For several months the state of adult social care has rarely been out of the news, reflecting unprecedented public and political concern that the funding and delivery of essential services for older and disabled people has not kept pace with demography and changing needs. Even the independent Care Quality Commission warned that the system was reaching a tipping point. So it is not surprising that so far social care has eclipsed the NHS as a major political issue in the 2017 election campaign.
The road to social care reform has been long and winding, with 12 Green Papers, White Papers and consultations and 4 independent reviews in the past 19 years. So what hope do the manifestos of the three main political parties offer that the next government will achieve greater success than its predecessors?
There are some key similarities between Labour and Liberal Democrats in pledging more money, moving towards a single local integrated service, and seeking cross-party consensus on long-term funding options. Both parties also share a commitment to implementing a cap on the lifetime care costs faced by individuals. Both manifestos contain a welcome recognition of the workforce challenges that increasingly threaten the availability of good care.

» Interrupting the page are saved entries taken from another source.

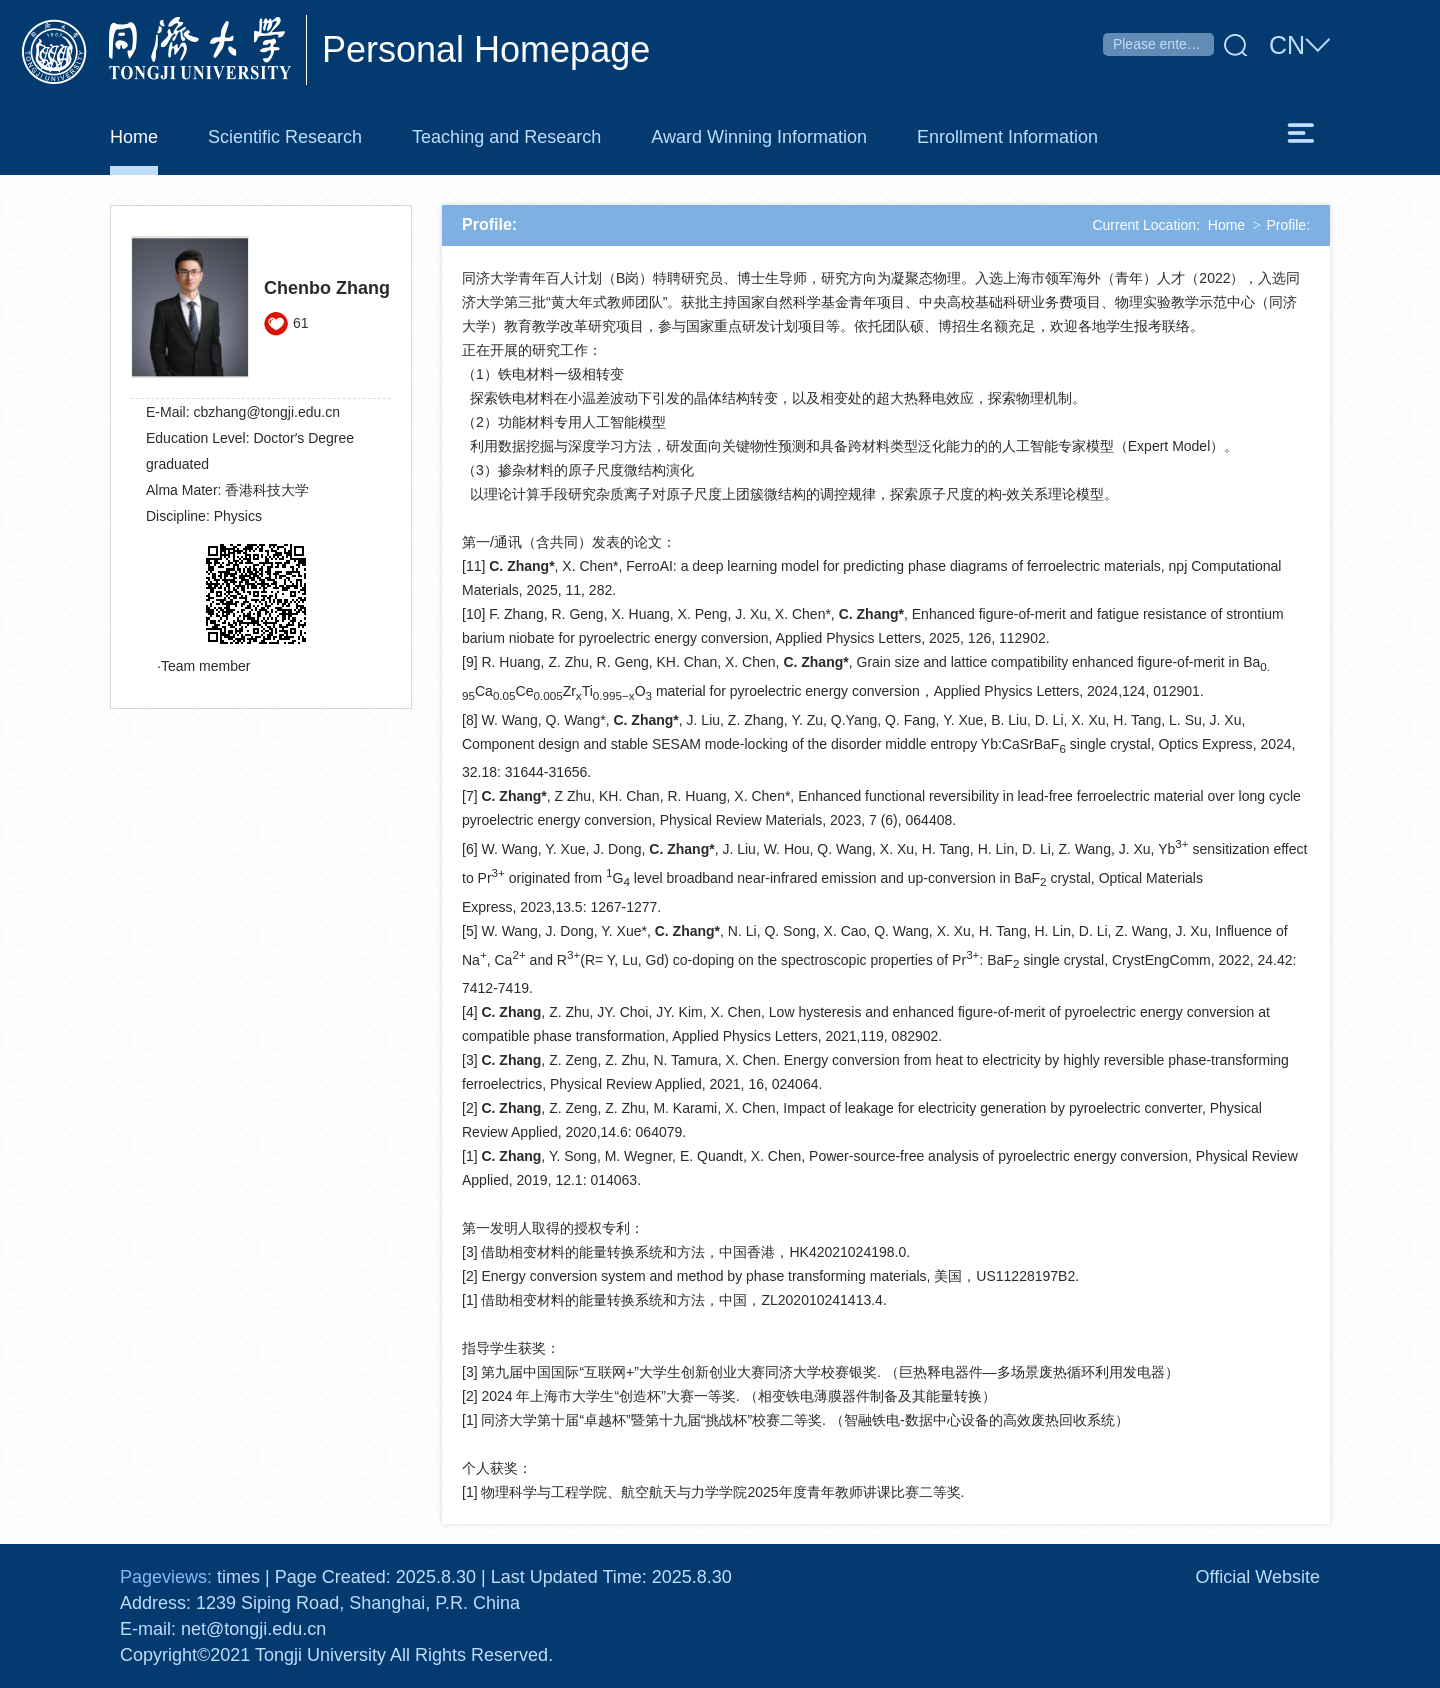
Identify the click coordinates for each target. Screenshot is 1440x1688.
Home (1226, 225)
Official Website (1258, 1577)
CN (1299, 46)
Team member (205, 666)
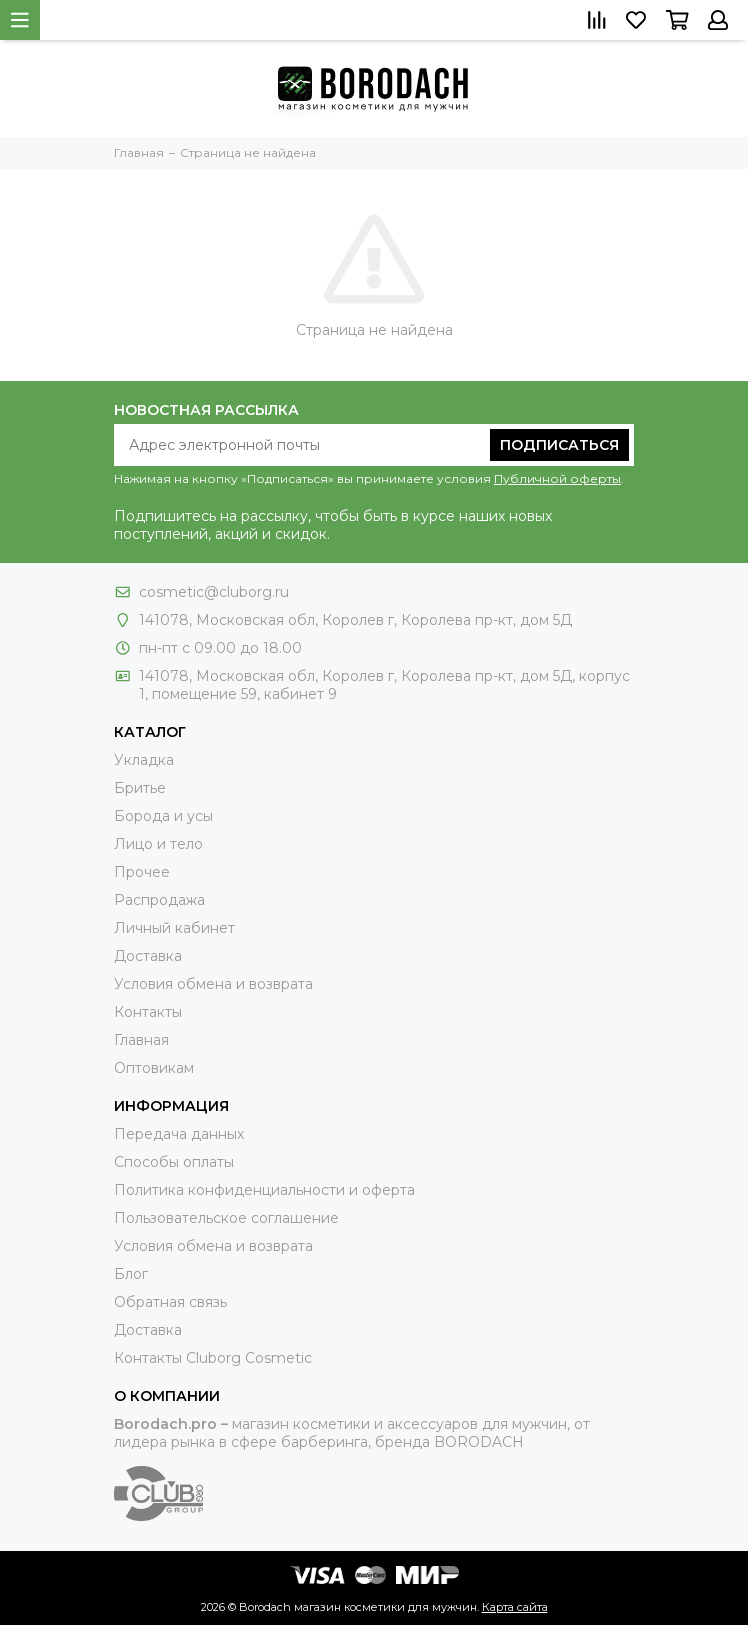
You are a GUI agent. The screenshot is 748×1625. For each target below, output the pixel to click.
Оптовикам (154, 1068)
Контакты (148, 1012)
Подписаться (559, 445)
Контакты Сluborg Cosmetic (213, 1358)
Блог (131, 1274)
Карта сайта (515, 1607)
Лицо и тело (158, 844)
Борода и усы (163, 816)
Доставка (148, 956)
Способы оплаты (174, 1162)
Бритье (140, 788)
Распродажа (159, 900)
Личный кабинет (174, 928)
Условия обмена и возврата (213, 984)
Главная (141, 1040)
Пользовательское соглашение (226, 1218)
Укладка (144, 760)
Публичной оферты (557, 478)
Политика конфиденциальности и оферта (264, 1190)
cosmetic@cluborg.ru (214, 592)
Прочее (142, 872)
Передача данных (179, 1134)
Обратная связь (170, 1302)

These big policy themes are familiar, with few signs of radical new thinking, especially about different models of delivery. But there are differences in where the money will come from, with Labour favouring more taxation of higher earners and companies and the Liberal Democrats proposing a 1 per cent increase in income tax and possibly a dedicated health and care tax in the longer term. It is not clear that the amount of new money offered by either party will be sufficient to deliver their aspirations as well as to address the immediate multiple financial pressures facing councils and care providers.
The water between these and the Conservative manifesto could not be more clear or more blue. Its most surprising feature was the complete abandonment of their flagship policy commitment since 2013 to implement a cap on lifetime care costs, instead inverting the policy so that people will be expected to spend down their own money – including the value of their property – until they are left with £100,000. This will benefit people with modest assets but offers no protection from catastrophic care costs.
The other key proposal is to include the value of the individual’s home in assessing their financial contribution to care at home, bringing home care into line with existing policy for residential care. As well as ensuring policy coherence, this proposal addresses the issue of intergenerational fairness – why shouldn’t relatively wealthy baby boomers draw on their property and pension wealth to fund their care rather than relying on working-age people, who have borne the brunt of austerity?
It will mean thousands of people paying more for home care but will be complex and challenging for councils to implement and risks unintended consequences. These might include discouraging people from seeking help, placing a greater burden on unpaid carers and driving increased use of hospitals and long-term care. The winter fuel allowance for pensioners will be means tested and the saving redirected to social care – an idea that is not without merit. But the absence of costings makes it hard to assess how much extra money will be raised over and above the extra £2 billion announced in Spring Budget. The claim that these proposals are ‘the first ever proper plan to pay for – and provide – social care’ stretches credibility, especially as the manifesto is silent about the care needs of working-age disabled people with less than £100,000, who are wholly dependent on council-funded services. The direction is clear – access to services will depend on a triple lottery of where you live, what you can afford and what is wrong with you (develop cancer or heart disease but not dementia and your house and savings will be intact).
The condition of social care in England has deteriorated further in the months since the sombre assessment of our ‘home truths’ report. Access to publicly funded care has been falling for over a decade, with at least 26 per cent fewer recipients in the past six years. There is £5.5 billion less in council care budgets than there was in 2009, and despite planned extra money the funding gap is set to rise to £2.1 billion by 2019. Instead of more tinkering at the edges, what is needed is fundamental reform not only of funding but in the way services are delivered to offer better outcomes for people and to tackle the mounting workforce problems facing the sector. All of the manifestos fall short in setting clear, credible and costed proposals that address the scale of these challenges.